Jennifer Simonson/MPR

El Sistema and the transformative power of music education

In the fall of 2007, the Simon Bolivar Youth Orchestra of Venezuela (SBYOV) took to the stage at Carnegie Hall and created a stir with their passionate and virtuosic performances. The youthful ensemble and their charismatic conductor Gustavo Dudamel mesmerized audiences in New York, Boston, Chicago, and Los Angeles, and what was really on display was the educational program of which they were a product.

The Fundacion del Estado para el Sistema Nacional de las Orquestas Juveniles e Infantiles de Venezuela (known simply as el Sistema) was founded in 1975 by Jose Antonio Abreu, and what started with a handful of children in Caracas has grown to an organization of more than 300,000 students in Venezuela and an international movement using music education as a vehicle for social change.

I was a graduate student at the New England Conservatory of Music when the SBYOV came to Boston, and my classmates and I couldn't stop talking about what we had seen. There was tremendous excitement upon seeing el Sistema in action, and now young musicians are creating their own opportunities to put this into practice. Community-based education, once an unusual career choice for a classical musician, is now becoming highly sought after. Being a musician is about more than creating art; it is about creating community.

Six years later, more than 75 local organizations exist within El Sistema USA, sharing Abreu's fundamental ideas: social transformation, access to excellence, and building community through music. These organizations and the musicians who created them are changing the role of music education in our society and awakening communities to its tremendous power to create social change. Many of these community-based arts programs have developed in urban areas with little or no access to the arts. Bound by the conviction that great music should be available to everyone, there is no audition to play the trumpet in West Philadelphia, no tuition fees to learn the violin in Harlem, and no aptitude test to take flute lessons in Baltimore. With no barriers to entry, the only requirement for a transformative musical experience is the desire to have it.

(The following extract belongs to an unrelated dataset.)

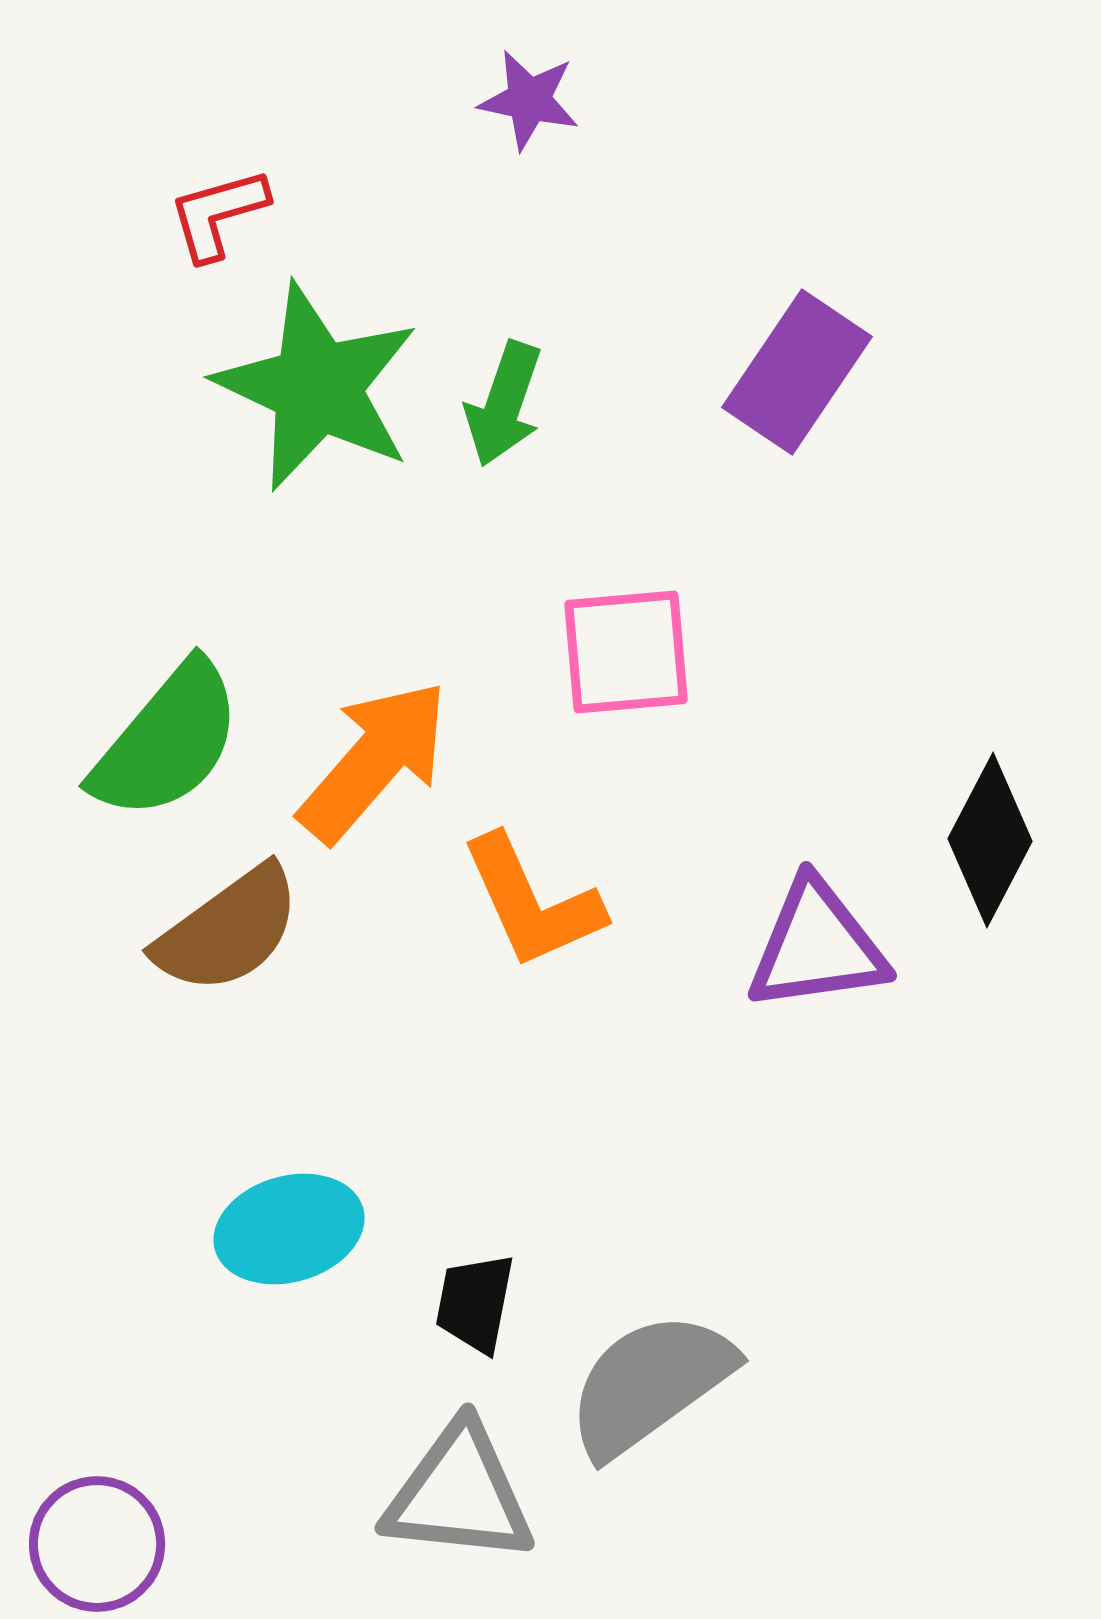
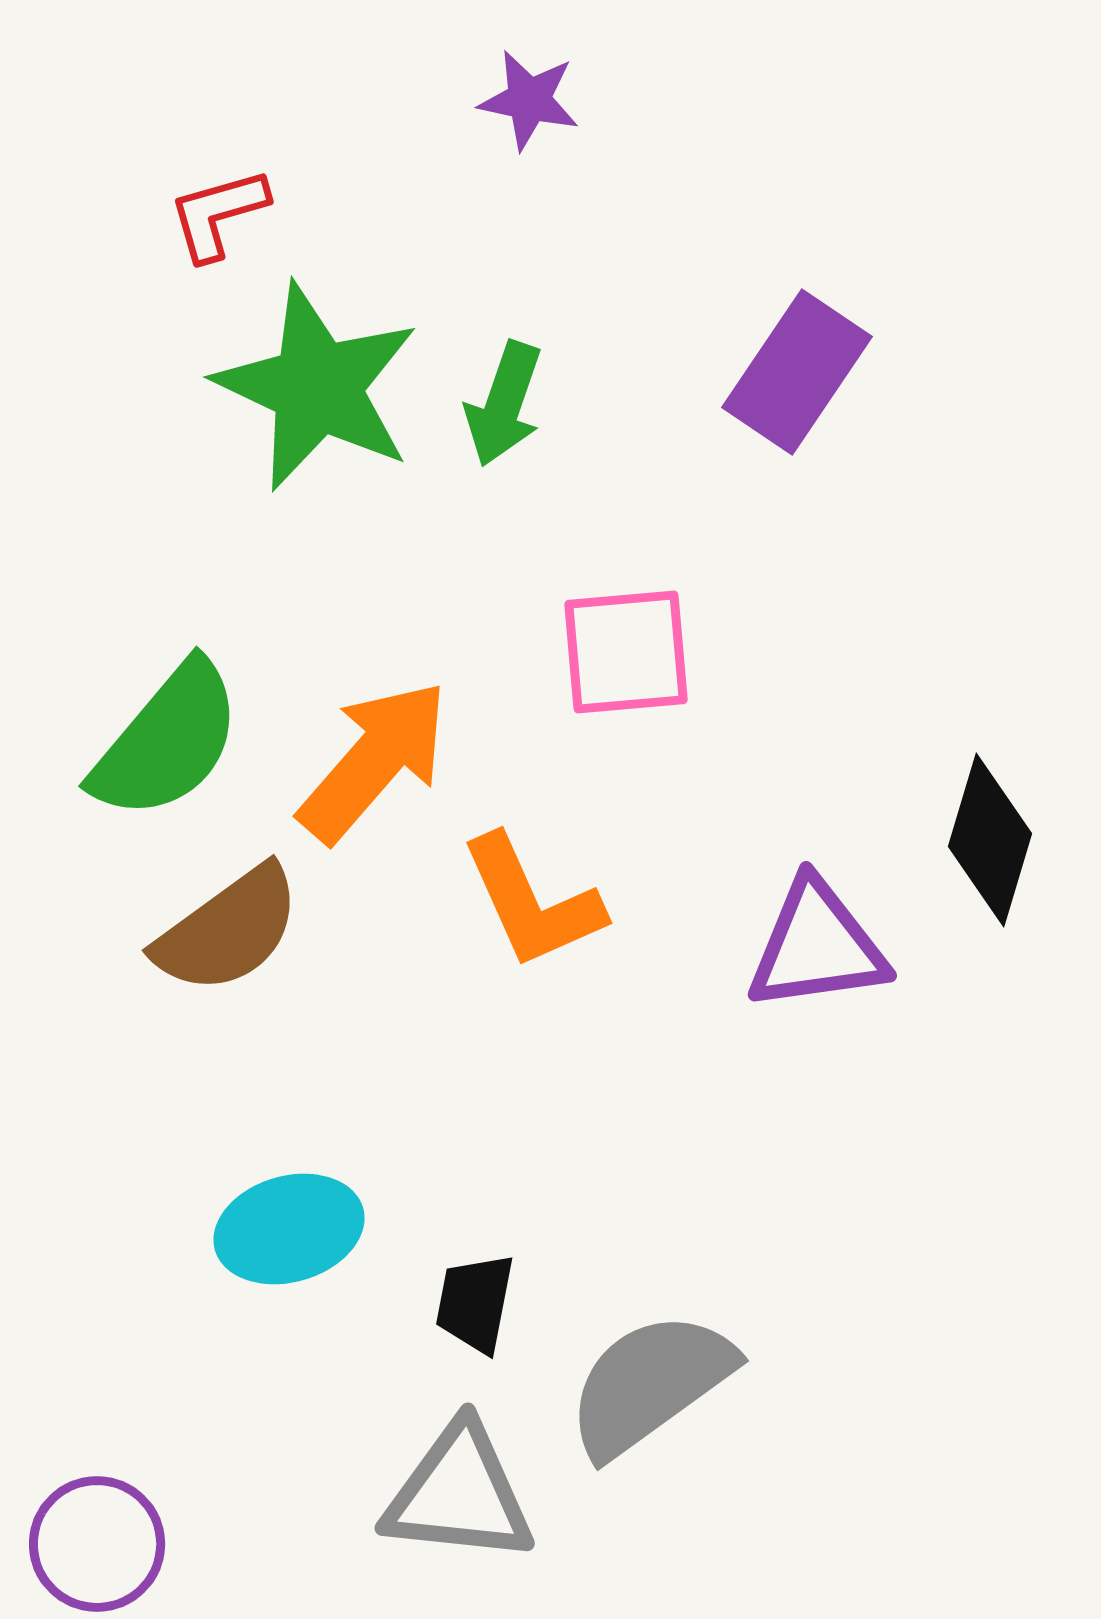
black diamond: rotated 11 degrees counterclockwise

Although it is a simple melody, a child's first performance of "Twinkle, Twinkle, Little Star" is a big achievement, and a joyous, memorable occasion. When children share the experience of mastering a skill, and share their resulting art with their community, they become more connected; the imaginative experience shared between performer and audience, between child and their community, is transcendent, or, as philosopher Maxine Greene states, "as close as we get to each other."

For three years I had the opportunity to serve as resident cellist at Music Haven, a community-based arts education organization in New Haven, Connecticut. Some of the most rewarding moments of my career have come while working with children and communities with little or no access to arts education. Seeing the impact of music on a community and its ability to bring people together is truly astonishing; it is with these experiences that we learn that our purpose as teachers is not to teach music, but as Shinichi Suzuki wrote, to "make good citizens, noble human beings."

Matt Beckmann is a freelance cellist based in the New York City area.